• **Problem to solve**
The records sit below this line. Repeat all of them exactly.

• **Dataset excerpts**

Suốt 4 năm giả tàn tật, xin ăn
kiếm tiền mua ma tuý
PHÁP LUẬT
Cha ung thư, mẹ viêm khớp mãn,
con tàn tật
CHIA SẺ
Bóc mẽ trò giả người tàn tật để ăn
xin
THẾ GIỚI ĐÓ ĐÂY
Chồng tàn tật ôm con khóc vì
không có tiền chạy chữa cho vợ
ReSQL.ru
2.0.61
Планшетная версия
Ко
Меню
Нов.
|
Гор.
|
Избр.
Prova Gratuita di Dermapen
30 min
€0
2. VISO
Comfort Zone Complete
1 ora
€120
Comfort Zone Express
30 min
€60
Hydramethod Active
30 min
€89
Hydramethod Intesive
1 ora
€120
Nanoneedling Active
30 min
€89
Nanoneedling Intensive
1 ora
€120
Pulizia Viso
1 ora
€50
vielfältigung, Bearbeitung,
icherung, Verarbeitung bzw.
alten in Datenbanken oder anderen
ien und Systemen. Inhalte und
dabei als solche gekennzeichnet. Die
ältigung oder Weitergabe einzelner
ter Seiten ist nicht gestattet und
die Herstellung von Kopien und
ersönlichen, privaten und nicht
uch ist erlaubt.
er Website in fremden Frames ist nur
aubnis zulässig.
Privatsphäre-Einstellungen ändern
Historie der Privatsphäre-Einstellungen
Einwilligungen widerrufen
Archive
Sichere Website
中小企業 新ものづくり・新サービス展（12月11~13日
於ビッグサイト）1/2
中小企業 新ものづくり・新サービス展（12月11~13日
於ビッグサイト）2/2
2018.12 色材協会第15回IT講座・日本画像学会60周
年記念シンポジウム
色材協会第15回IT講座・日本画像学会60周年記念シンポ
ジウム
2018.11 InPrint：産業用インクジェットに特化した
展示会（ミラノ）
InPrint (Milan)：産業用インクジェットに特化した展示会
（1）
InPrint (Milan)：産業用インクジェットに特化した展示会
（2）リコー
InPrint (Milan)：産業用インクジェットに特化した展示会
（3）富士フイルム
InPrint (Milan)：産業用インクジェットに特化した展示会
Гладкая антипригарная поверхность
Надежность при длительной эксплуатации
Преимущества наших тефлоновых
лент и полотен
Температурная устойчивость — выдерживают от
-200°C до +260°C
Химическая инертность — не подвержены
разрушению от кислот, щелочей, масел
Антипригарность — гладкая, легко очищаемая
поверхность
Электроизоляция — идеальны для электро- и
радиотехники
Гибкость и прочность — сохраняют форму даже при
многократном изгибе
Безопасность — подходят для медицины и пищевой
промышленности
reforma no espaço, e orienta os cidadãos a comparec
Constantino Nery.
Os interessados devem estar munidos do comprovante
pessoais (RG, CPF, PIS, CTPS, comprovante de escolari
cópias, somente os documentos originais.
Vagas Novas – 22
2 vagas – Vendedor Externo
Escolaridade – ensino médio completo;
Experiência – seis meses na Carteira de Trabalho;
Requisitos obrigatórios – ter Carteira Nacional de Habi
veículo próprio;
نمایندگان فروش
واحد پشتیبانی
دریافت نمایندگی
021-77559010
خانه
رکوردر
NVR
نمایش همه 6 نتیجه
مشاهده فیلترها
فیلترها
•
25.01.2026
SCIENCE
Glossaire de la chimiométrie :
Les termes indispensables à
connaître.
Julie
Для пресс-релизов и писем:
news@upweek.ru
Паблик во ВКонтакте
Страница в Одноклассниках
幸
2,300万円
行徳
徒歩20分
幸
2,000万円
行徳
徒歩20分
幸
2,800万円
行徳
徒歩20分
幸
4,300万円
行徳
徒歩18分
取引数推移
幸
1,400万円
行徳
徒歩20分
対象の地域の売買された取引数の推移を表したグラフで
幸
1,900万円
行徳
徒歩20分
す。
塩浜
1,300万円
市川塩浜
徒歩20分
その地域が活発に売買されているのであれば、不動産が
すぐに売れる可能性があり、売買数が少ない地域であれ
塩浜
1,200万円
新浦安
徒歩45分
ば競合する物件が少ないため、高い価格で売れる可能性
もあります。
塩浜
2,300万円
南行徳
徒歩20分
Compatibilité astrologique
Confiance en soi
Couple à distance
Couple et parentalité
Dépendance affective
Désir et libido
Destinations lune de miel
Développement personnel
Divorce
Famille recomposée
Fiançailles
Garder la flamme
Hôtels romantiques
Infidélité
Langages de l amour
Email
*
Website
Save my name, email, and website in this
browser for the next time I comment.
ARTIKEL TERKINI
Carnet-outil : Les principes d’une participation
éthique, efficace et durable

• **Reply to the task**
Suốt 4 năm giả tàn tật, xin ăn
kiếm tiền mua ma tuý
PHÁP LUẬT
Cha ung thư, mẹ viêm khớp mãn,
con tàn tật
CHIA SẺ
Bóc mẽ trò giả người tàn tật để ăn
xin
THẾ GIỚI ĐÓ ĐÂY
Chồng tàn tật ôm con khóc vì
không có tiền chạy chữa cho vợ
ReSQL.ru
2.0.61
Планшетная версия
Ко
Меню
Нов.
|
Гор.
|
Избр.
Prova Gratuita di Dermapen
30 min
€0
2. VISO
Comfort Zone Complete
1 ora
€120
Comfort Zone Express
30 min
€60
Hydramethod Active
30 min
€89
Hydramethod Intesive
1 ora
€120
Nanoneedling Active
30 min
€89
Nanoneedling Intensive
1 ora
€120
Pulizia Viso
1 ora
€50
vielfältigung, Bearbeitung,
icherung, Verarbeitung bzw.
alten in Datenbanken oder anderen
ien und Systemen. Inhalte und
dabei als solche gekennzeichnet. Die
ältigung oder Weitergabe einzelner
ter Seiten ist nicht gestattet und
die Herstellung von Kopien und
ersönlichen, privaten und nicht
uch ist erlaubt.
er Website in fremden Frames ist nur
aubnis zulässig.
Privatsphäre-Einstellungen ändern
Historie der Privatsphäre-Einstellungen
Einwilligungen widerrufen
Archive
Sichere Website
中小企業 新ものづくり・新サービス展（12月11~13日
於ビッグサイト）1/2
中小企業 新ものづくり・新サービス展（12月11~13日
於ビッグサイト）2/2
2018.12 色材協会第15回IT講座・日本画像学会60周
年記念シンポジウム
色材協会第15回IT講座・日本画像学会60周年記念シンポ
ジウム
2018.11 InPrint：産業用インクジェットに特化した
展示会（ミラノ）
InPrint (Milan)：産業用インクジェットに特化した展示会
（1）
InPrint (Milan)：産業用インクジェットに特化した展示会
（2）リコー
InPrint (Milan)：産業用インクジェットに特化した展示会
（3）富士フイルム
InPrint (Milan)：産業用インクジェットに特化した展示会
Гладкая антипригарная поверхность
Надежность при длительной эксплуатации
Преимущества наших тефлоновых
лент и полотен
Температурная устойчивость — выдерживают от
-200°C до +260°C
Химическая инертность — не подвержены
разрушению от кислот, щелочей, масел
Антипригарность — гладкая, легко очищаемая
поверхность
Электроизоляция — идеальны для электро- и
радиотехники
Гибкость и прочность — сохраняют форму даже при
многократном изгибе
Безопасность — подходят для медицины и пищевой
промышленности
reforma no espaço, e orienta os cidadãos a comparec
Constantino Nery.
Os interessados devem estar munidos do comprovante
pessoais (RG, CPF, PIS, CTPS, comprovante de escolari
cópias, somente os documentos originais.
Vagas Novas – 22
2 vagas – Vendedor Externo
Escolaridade – ensino médio completo;
Experiência – seis meses na Carteira de Trabalho;
Requisitos obrigatórios – ter Carteira Nacional de Habi
veículo próprio;
نمایندگان فروش
واحد پشتیبانی
دریافت نمایندگی
021-77559010
خانه
رکوردر
NVR
نمایش همه 6 نتیجه
مشاهده فیلترها
فیلترها
•
25.01.2026
SCIENCE
Glossaire de la chimiométrie :
Les termes indispensables à
connaître.
Julie
Для пресс-релизов и писем:
news@upweek.ru
Паблик во ВКонтакте
Страница в Одноклассниках
幸
2,300万円
行徳
徒歩20分
幸
2,000万円
行徳
徒歩20分
幸
2,800万円
行徳
徒歩20分
幸
4,300万円
行徳
徒歩18分
取引数推移
幸
1,400万円
行徳
徒歩20分
対象の地域の売買された取引数の推移を表したグラフで
幸
1,900万円
行徳
徒歩20分
す。
塩浜
1,300万円
市川塩浜
徒歩20分
その地域が活発に売買されているのであれば、不動産が
すぐに売れる可能性があり、売買数が少ない地域であれ
塩浜
1,200万円
新浦安
徒歩45分
ば競合する物件が少ないため、高い価格で売れる可能性
もあります。
塩浜
2,300万円
南行徳
徒歩20分
Compatibilité astrologique
Confiance en soi
Couple à distance
Couple et parentalité
Dépendance affective
Désir et libido
Destinations lune de miel
Développement personnel
Divorce
Famille recomposée
Fiançailles
Garder la flamme
Hôtels romantiques
Infidélité
Langages de l amour
Email
*
Website
Save my name, email, and website in this
browser for the next time I comment.
ARTIKEL TERKINI
Carnet-outil : Les principes d’une participation
éthique, efficace et durable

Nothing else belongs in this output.